И убежала во вторую комнату расквартировывать других гостей.
Сева хотел лечь одетым, но побоялся, что утром брюки окажутся сильно мятые. Он остался в футболке и плавках, и тут же к нему под одеяло нырнула Олечка в одной комбинации. Он обнял её, шепнул: «Спокойной ночи», и почти сразу заснул, не слыша, как укладываются другие.
Просыпался он медленно: какой-то звук неумолимо вползал в сознание, тело словно обдувал лёгкий навязчивый сквознячок. Вот он открыл глаза и сощурился: комната была тускло освещена, а по груди и плечам его гладили Олины руки, быстро и горячо касались её губы и она приговаривала:
— Проснись, Севочка, я не могу, проснись!
Шум доносился от пола. Сева повернулся в ту сторону и испуганно отпрянул. Там, на матрасе, голые, вцепившись друг в друга катались, постанывая, Катюша и Виктор. Парень впился губами, причмокивая, в один сосок женщины, его рука терзала другой её сосок, животы вжимались один в один, её ноги обхватывали поясницу парня и пятки колотили по его телу. Вдруг Виктор выпрямился и, стоя на коленях, стал резкими бросками посылать себя вперёд — всё быстрее и быстрее… Сева не мог оторвать от них взгляд, а сердце бешено колотилось. Но вот он почувствовал, что Оля спускает с него плавки. Он внезапно пришёл в себя, повернулся к ней. Ему казалось, он сейчас её оттолкнёт, может даже ударит! Но он увидел её огромные молящие глаза, голое тело с торчащими грудями… И зарычал по-звериному, и обхватил судорожно, и вошёл — нет, вонзился в неё, продолжая хрипло стонать и в бредовом мороке слышать её крики и всхлипы… Когда все кончилось и он лёг на спину, в висках больно стучало, сам он был опустошён и апатичен, думать о том, что произошло, не хотелось. Но Оля, восторженно прижимаясь к нему, шептала:
— Севка, ты супермен! С ума сойти! Я так и знала, что тебя это возбудит, так и знала!

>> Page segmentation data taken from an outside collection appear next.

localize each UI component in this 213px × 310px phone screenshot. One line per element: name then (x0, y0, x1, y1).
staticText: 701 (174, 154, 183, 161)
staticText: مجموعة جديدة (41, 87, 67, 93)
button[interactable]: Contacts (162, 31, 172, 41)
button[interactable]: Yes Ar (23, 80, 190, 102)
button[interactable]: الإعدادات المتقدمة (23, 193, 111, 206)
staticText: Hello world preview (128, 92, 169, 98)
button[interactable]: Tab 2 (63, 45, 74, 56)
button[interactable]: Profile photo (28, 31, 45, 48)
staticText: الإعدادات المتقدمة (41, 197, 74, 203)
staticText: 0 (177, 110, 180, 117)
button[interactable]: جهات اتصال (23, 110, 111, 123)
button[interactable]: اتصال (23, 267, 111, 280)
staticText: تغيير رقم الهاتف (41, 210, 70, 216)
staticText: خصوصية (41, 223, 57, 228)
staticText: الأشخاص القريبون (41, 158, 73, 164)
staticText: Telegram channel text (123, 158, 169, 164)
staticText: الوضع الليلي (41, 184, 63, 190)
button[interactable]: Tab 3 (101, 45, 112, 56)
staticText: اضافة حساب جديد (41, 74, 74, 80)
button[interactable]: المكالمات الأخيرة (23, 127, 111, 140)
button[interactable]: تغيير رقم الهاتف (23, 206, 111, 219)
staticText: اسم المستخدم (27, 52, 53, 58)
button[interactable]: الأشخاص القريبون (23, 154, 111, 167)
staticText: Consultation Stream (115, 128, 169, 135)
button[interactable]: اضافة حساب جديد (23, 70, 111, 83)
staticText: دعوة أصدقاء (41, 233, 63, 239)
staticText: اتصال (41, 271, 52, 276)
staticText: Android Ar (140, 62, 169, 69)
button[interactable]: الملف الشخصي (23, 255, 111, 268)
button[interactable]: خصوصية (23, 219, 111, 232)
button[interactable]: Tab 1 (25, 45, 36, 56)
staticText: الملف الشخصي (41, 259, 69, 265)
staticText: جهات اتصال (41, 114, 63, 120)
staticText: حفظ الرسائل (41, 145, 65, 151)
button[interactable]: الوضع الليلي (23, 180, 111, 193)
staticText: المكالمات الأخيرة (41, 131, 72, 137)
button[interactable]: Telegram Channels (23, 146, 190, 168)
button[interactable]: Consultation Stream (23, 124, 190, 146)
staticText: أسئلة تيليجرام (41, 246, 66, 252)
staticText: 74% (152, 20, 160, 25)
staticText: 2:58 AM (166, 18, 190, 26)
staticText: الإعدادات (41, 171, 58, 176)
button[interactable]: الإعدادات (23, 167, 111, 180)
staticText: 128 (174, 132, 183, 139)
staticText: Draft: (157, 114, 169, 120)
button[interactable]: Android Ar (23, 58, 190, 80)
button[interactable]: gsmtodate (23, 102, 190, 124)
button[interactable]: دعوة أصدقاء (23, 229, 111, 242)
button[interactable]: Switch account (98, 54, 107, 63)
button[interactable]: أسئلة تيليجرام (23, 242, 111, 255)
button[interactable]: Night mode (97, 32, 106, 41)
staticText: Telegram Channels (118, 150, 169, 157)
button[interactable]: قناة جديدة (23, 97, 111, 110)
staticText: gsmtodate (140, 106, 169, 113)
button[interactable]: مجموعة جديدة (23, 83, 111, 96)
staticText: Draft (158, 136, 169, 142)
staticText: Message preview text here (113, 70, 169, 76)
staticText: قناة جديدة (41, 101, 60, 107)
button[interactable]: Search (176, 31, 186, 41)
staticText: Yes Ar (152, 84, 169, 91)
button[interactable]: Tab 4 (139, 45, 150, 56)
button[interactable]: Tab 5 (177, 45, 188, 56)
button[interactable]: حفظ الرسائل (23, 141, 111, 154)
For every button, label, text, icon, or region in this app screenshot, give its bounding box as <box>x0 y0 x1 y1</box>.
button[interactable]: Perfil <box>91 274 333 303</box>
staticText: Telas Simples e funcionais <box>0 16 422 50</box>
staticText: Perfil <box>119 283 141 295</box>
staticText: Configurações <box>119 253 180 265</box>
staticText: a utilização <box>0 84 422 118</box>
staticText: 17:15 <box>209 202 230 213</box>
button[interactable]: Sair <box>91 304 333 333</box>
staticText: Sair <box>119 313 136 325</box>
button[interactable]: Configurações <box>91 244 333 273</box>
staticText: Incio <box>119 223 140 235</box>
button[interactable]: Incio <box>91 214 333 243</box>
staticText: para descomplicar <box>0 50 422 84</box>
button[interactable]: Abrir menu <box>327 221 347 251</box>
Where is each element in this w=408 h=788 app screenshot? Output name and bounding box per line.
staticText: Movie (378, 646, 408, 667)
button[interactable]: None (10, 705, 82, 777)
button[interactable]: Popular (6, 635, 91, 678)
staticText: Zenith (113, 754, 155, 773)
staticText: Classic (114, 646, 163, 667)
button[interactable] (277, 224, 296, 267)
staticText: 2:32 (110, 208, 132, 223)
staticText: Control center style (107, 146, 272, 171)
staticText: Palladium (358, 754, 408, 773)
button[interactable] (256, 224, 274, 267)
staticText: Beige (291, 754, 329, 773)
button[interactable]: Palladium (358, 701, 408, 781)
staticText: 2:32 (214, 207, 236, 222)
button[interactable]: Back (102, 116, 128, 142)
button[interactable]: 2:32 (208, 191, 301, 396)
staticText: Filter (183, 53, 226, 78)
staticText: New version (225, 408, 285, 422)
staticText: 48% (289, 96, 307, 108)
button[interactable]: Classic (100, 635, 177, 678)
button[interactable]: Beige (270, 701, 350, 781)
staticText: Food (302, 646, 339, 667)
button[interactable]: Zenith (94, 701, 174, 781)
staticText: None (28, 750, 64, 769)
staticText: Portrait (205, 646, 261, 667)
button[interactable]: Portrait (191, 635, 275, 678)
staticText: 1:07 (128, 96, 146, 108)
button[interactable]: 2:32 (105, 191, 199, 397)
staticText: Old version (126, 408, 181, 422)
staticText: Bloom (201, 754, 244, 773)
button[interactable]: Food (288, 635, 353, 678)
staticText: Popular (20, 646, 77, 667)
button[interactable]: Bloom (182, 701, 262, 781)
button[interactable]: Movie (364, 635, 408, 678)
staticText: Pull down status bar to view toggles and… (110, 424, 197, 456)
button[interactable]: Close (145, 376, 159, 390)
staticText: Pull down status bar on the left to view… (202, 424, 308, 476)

И что-то ещё говорила, он не слушал. Только обрывок уловил:
— Тебе понравится! Вот увидишь…
Она скользнула, проструилась по нему всем телом к краю дивана. Севе было всё равно, куда она идёт. Он пытался удержать себя от окончательного понимания всего происшедшего, справиться с подступившей гадливостью и тошнотой. И как раз в этот момент он услышал вновь внизу громкую возню, визг, крик:
— Севка, иди к нам, тебя тут не хватает!
С расширенными глазами он повернулся и не сразу понял, что перед ним клубок из трёх девушек и двух парней. Перед глазами поплыли груди, ягодицы, волосатые ноги, торчащие из них наросты… Мелькнуло Олино лицо, улыбка, искажённая вожделением в гримасу. Её тонкая рука из-под чьего-то плеча махнула призывно:
— Иди скорее, с ума сойти, как здорово!
Всеволод вскочил, схватил в охапку свои вещи, сложенные в углу дивана, бегом бросился на веранду, скатился с крыльца в сад. Там его вывернуло наизнанку — судорожно, со всхлипами. Немного придя в себя, он ощупью нашёл колонку, умылся, оделся. И пошёл по ночному посёлку, скудно освещённому фонарями, туда, откуда доносились перестук колёс и гудки. Он всегда хорошо ориентировался на местности и вскоре вышел к железной дороге, прямо к маленькой беседке на платформе. Здесь было пусто, первая электричка пойдёт, наверное, рано утром. Сева сел на скамейку, глубоко дыша и ощущая босыми ногами прохладу земли. В пылу своего бегства он не вспомнил о туфлях и не жалел об этом.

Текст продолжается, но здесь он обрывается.